Word for word, repeat the data; no picture should appear in the result.
START Data to use
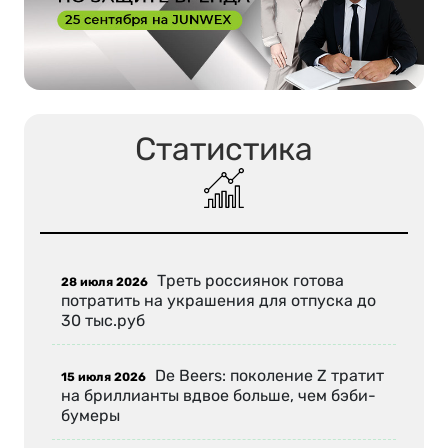
Статистика
Треть россиянок готова
28 июля 2026
потратить на украшения для отпуска до
30 тыс.руб
De Beers: поколение Z тратит
15 июля 2026
на бриллианты вдвое больше, чем бэби-
бумеры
END Data to use
■ **Response to the task**
Статистика
Треть россиянок готова
28 июля 2026
потратить на украшения для отпуска до
30 тыс.руб
De Beers: поколение Z тратит
15 июля 2026
на бриллианты вдвое больше, чем бэби-
бумеры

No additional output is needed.